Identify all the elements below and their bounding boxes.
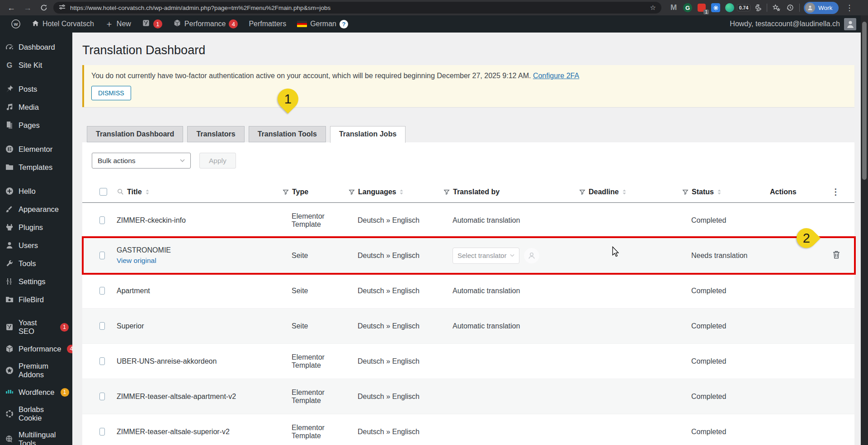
sidebar-item-hello[interactable]: Hello [0,182,72,200]
extensions-puzzle-icon[interactable] [753,3,763,13]
view-original-link[interactable]: View original [117,257,156,265]
sidebar-item-appearance[interactable]: Appearance [0,200,72,218]
forward-icon[interactable]: → [21,1,34,14]
admin-bar-yoast-button[interactable]: 1 [137,15,167,33]
admin-bar-site-link[interactable]: Hotel Corvatsch [27,15,99,33]
sort-icon[interactable] [622,189,627,195]
extension-teal-icon[interactable] [725,3,735,13]
cell-checkbox [82,309,108,343]
row-checkbox[interactable] [99,428,105,436]
sidebar-item-tools[interactable]: Tools [0,254,72,272]
extension-grammarly-icon[interactable]: G [683,3,693,13]
header-status[interactable]: Status [682,182,761,202]
tab-translation-jobs[interactable]: Translation Jobs [330,126,406,143]
browser-menu-icon[interactable]: ⋮ [843,3,856,13]
sidebar-item-premium-addons[interactable]: Premium Addons [0,358,72,383]
sidebar-item-media[interactable]: Media [0,98,72,116]
page-scrollbar[interactable] [861,15,868,445]
admin-bar-perfmatters-button[interactable]: Perfmatters [244,15,291,33]
sidebar-item-borlabs-cookie[interactable]: Borlabs Cookie [0,401,72,426]
apply-button[interactable]: Apply [199,153,236,169]
site-settings-icon[interactable] [59,4,66,12]
select-all-checkbox[interactable] [99,188,107,196]
sidebar-item-pages[interactable]: Pages [0,116,72,134]
filter-icon[interactable] [349,189,355,195]
cell-languages: Deutsch » Englisch [349,414,443,445]
cell-languages: Deutsch » Englisch [349,273,443,308]
job-title: ZIMMER-teaser-altsale-apartment-v2 [117,393,236,401]
sidebar-item-elementor[interactable]: Elementor [0,140,72,158]
job-title: Apartment [117,287,150,295]
sidebar-item-yoast-seo[interactable]: Yoast SEO 1 [0,314,72,340]
dismiss-button[interactable]: DISMISS [91,86,131,100]
header-translated-by[interactable]: Translated by [443,182,579,202]
tab-translators[interactable]: Translators [187,126,244,142]
header-languages[interactable]: Languages [349,182,443,202]
table-row: ZIMMER-teaser-altsale-superior-v2 Elemen… [82,414,854,445]
cell-checkbox [82,344,108,379]
reload-icon[interactable] [37,1,51,14]
row-checkbox[interactable] [99,393,105,400]
row-checkbox[interactable] [99,252,105,259]
bulk-actions-select[interactable]: Bulk actions [92,153,191,169]
sidebar-item-filebird[interactable]: FileBird [0,290,72,309]
star-circle-icon [5,365,14,375]
cell-checkbox [82,379,108,414]
sidebar-item-users[interactable]: Users [0,236,72,254]
cell-actions [761,344,854,379]
filter-icon[interactable] [579,189,585,195]
sidebar-item-settings[interactable]: Settings [0,272,72,290]
configure-2fa-link[interactable]: Configure 2FA [533,72,579,80]
howdy-text[interactable]: Howdy, testaccount@laudinella.ch [730,20,840,28]
extension-meter-icon[interactable]: 0.74 [739,3,749,13]
admin-bar-language-switcher[interactable]: German ? [292,15,353,33]
sidebar-item-performance[interactable]: Performance 4 [0,340,72,358]
media-icon [5,102,14,112]
sidebar-item-site-kit[interactable]: G Site Kit [0,56,72,74]
sidebar-item-dashboard[interactable]: Dashboard [0,38,72,56]
history-icon[interactable] [785,3,795,13]
sort-icon[interactable] [399,189,404,195]
header-deadline[interactable]: Deadline [579,182,682,202]
admin-bar-performance-button[interactable]: Performance 4 [169,15,243,33]
filter-icon[interactable] [283,189,289,195]
cell-translated-by: Automatic translation [443,203,579,238]
filter-icon[interactable] [443,189,450,195]
elementor-icon [5,144,14,154]
sidebar-item-templates[interactable]: Templates [0,158,72,176]
sidebar-item-wordfence[interactable]: Wordfence 1 [0,383,72,401]
user-avatar[interactable] [844,18,856,30]
sidebar-item-plugins[interactable]: Plugins [0,218,72,236]
row-checkbox[interactable] [99,287,105,295]
row-checkbox[interactable] [99,216,105,224]
header-type[interactable]: Type [283,182,349,202]
scrollbar-thumb[interactable] [862,22,867,180]
filter-icon[interactable] [682,189,689,195]
url-bar[interactable]: https://www.hotel-corvatsch.ch/wp-admin/… [53,2,661,14]
bookmark-star-icon[interactable]: ☆ [650,4,656,12]
header-title[interactable]: Title [108,182,283,202]
admin-bar-new-button[interactable]: ＋ New [100,15,136,33]
bookmarks-stars-icon[interactable] [771,3,781,13]
extension-m-icon[interactable]: M [669,3,679,13]
search-icon[interactable] [117,188,124,195]
tab-translation-dashboard[interactable]: Translation Dashboard [87,126,183,142]
browser-profile-button[interactable]: Work [804,2,839,14]
cell-checkbox [82,203,108,238]
sidebar-item-multilingual-tools[interactable]: Multilingual Tools [0,426,72,445]
sidebar-item-posts[interactable]: Posts [0,80,72,98]
row-checkbox[interactable] [99,322,105,330]
column-settings-icon[interactable]: ⋮ [831,187,854,197]
sort-icon[interactable] [717,189,722,195]
table-row-gastronomie: GASTRONOMIE View original Seite Deutsch … [82,238,854,273]
delete-job-button[interactable] [831,249,842,262]
extension-gear-icon[interactable] [711,3,721,13]
extension-red-icon[interactable]: 1 [697,3,707,13]
wp-logo-icon[interactable]: W [6,15,25,33]
row-checkbox[interactable] [99,357,105,365]
tab-translation-tools[interactable]: Translation Tools [249,126,326,142]
sort-icon[interactable] [145,189,150,195]
back-icon[interactable]: ← [5,1,18,14]
select-translator-dropdown[interactable]: Select translator [453,248,519,264]
table-row: ZIMMER-ckeckin-info Elementor Template D… [82,203,854,238]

Your task:
Type the records out again in full, exactly, with each picture omitted.

Finished task:
Identify all the elements below and their bounding boxes.
sidebar-item-hello[interactable]: Hello [0,182,72,200]
extensions-puzzle-icon[interactable] [753,3,763,13]
view-original-link[interactable]: View original [117,257,156,265]
sidebar-item-appearance[interactable]: Appearance [0,200,72,218]
forward-icon[interactable]: → [21,1,34,14]
admin-bar-yoast-button[interactable]: 1 [137,15,167,33]
admin-bar-site-link[interactable]: Hotel Corvatsch [27,15,99,33]
sort-icon[interactable] [622,189,627,195]
extension-teal-icon[interactable] [725,3,735,13]
cell-checkbox [82,309,108,343]
row-checkbox[interactable] [99,428,105,436]
sidebar-item-tools[interactable]: Tools [0,254,72,272]
extension-grammarly-icon[interactable]: G [683,3,693,13]
header-status[interactable]: Status [682,182,761,202]
tab-translation-jobs[interactable]: Translation Jobs [330,126,406,143]
browser-menu-icon[interactable]: ⋮ [843,3,856,13]
sidebar-item-premium-addons[interactable]: Premium Addons [0,358,72,383]
sidebar-item-media[interactable]: Media [0,98,72,116]
page-scrollbar[interactable] [861,15,868,445]
admin-bar-perfmatters-button[interactable]: Perfmatters [244,15,291,33]
sidebar-item-borlabs-cookie[interactable]: Borlabs Cookie [0,401,72,426]
apply-button[interactable]: Apply [199,153,236,169]
site-settings-icon[interactable] [59,4,66,12]
select-all-checkbox[interactable] [99,188,107,196]
sidebar-item-pages[interactable]: Pages [0,116,72,134]
filter-icon[interactable] [349,189,355,195]
cell-languages: Deutsch » Englisch [349,414,443,445]
cell-languages: Deutsch » Englisch [349,273,443,308]
job-title: ZIMMER-teaser-altsale-apartment-v2 [117,393,236,401]
sidebar-item-elementor[interactable]: Elementor [0,140,72,158]
job-title: Apartment [117,287,150,295]
sidebar-item-yoast-seo[interactable]: Yoast SEO 1 [0,314,72,340]
dismiss-button[interactable]: DISMISS [91,86,131,100]
header-translated-by[interactable]: Translated by [443,182,579,202]
tab-translators[interactable]: Translators [187,126,244,142]
header-languages[interactable]: Languages [349,182,443,202]
table-row: ZIMMER-teaser-altsale-superior-v2 Elemen… [82,414,854,445]
cell-checkbox [82,344,108,379]
reload-icon[interactable] [37,1,51,14]
row-checkbox[interactable] [99,393,105,400]
row-checkbox[interactable] [99,252,105,259]
bulk-actions-select[interactable]: Bulk actions [92,153,191,169]
sidebar-item-filebird[interactable]: FileBird [0,290,72,309]
star-circle-icon [5,365,14,375]
cell-checkbox [82,379,108,414]
sidebar-item-users[interactable]: Users [0,236,72,254]
cell-actions [761,344,854,379]
filter-icon[interactable] [579,189,585,195]
sidebar-item-settings[interactable]: Settings [0,272,72,290]
configure-2fa-link[interactable]: Configure 2FA [533,72,579,80]
howdy-text[interactable]: Howdy, testaccount@laudinella.ch [730,20,840,28]
extension-meter-icon[interactable]: 0.74 [739,3,749,13]
admin-bar-language-switcher[interactable]: German ? [292,15,353,33]
sidebar-item-performance[interactable]: Performance 4 [0,340,72,358]
media-icon [5,102,14,112]
sidebar-item-site-kit[interactable]: G Site Kit [0,56,72,74]
sidebar-item-dashboard[interactable]: Dashboard [0,38,72,56]
history-icon[interactable] [785,3,795,13]
sort-icon[interactable] [399,189,404,195]
header-deadline[interactable]: Deadline [579,182,682,202]
admin-bar-performance-button[interactable]: Performance 4 [169,15,243,33]
filter-icon[interactable] [283,189,289,195]
cell-translated-by: Automatic translation [443,203,579,238]
filter-icon[interactable] [443,189,450,195]
elementor-icon [5,144,14,154]
sidebar-item-templates[interactable]: Templates [0,158,72,176]
sidebar-item-wordfence[interactable]: Wordfence 1 [0,383,72,401]
user-avatar[interactable] [844,18,856,30]
sidebar-item-plugins[interactable]: Plugins [0,218,72,236]
row-checkbox[interactable] [99,287,105,295]
row-checkbox[interactable] [99,216,105,224]
header-type[interactable]: Type [283,182,349,202]
scrollbar-thumb[interactable] [862,22,867,180]
filter-icon[interactable] [682,189,689,195]
url-bar[interactable]: https://www.hotel-corvatsch.ch/wp-admin/… [53,2,661,14]
bookmark-star-icon[interactable]: ☆ [650,4,656,12]
header-title[interactable]: Title [108,182,283,202]
admin-bar-new-button[interactable]: ＋ New [100,15,136,33]
bookmarks-stars-icon[interactable] [771,3,781,13]
extension-m-icon[interactable]: M [669,3,679,13]
search-icon[interactable] [117,188,124,195]
tab-translation-dashboard[interactable]: Translation Dashboard [87,126,183,142]
browser-profile-button[interactable]: Work [804,2,839,14]
cell-checkbox [82,203,108,238]
sidebar-item-multilingual-tools[interactable]: Multilingual Tools [0,426,72,445]
sidebar-item-posts[interactable]: Posts [0,80,72,98]
row-checkbox[interactable] [99,322,105,330]
column-settings-icon[interactable]: ⋮ [831,187,854,197]
sort-icon[interactable] [717,189,722,195]
table-row-gastronomie: GASTRONOMIE View original Seite Deutsch … [82,238,854,273]
delete-job-button[interactable] [831,249,842,262]
extension-gear-icon[interactable] [711,3,721,13]
extension-red-icon[interactable]: 1 [697,3,707,13]
wp-logo-icon[interactable]: W [6,15,25,33]
row-checkbox[interactable] [99,357,105,365]
tab-translation-tools[interactable]: Translation Tools [249,126,326,142]
sort-icon[interactable] [145,189,150,195]
back-icon[interactable]: ← [5,1,18,14]
select-translator-dropdown[interactable]: Select translator [453,248,519,264]
table-row: ZIMMER-ckeckin-info Elementor Template D… [82,203,854,238]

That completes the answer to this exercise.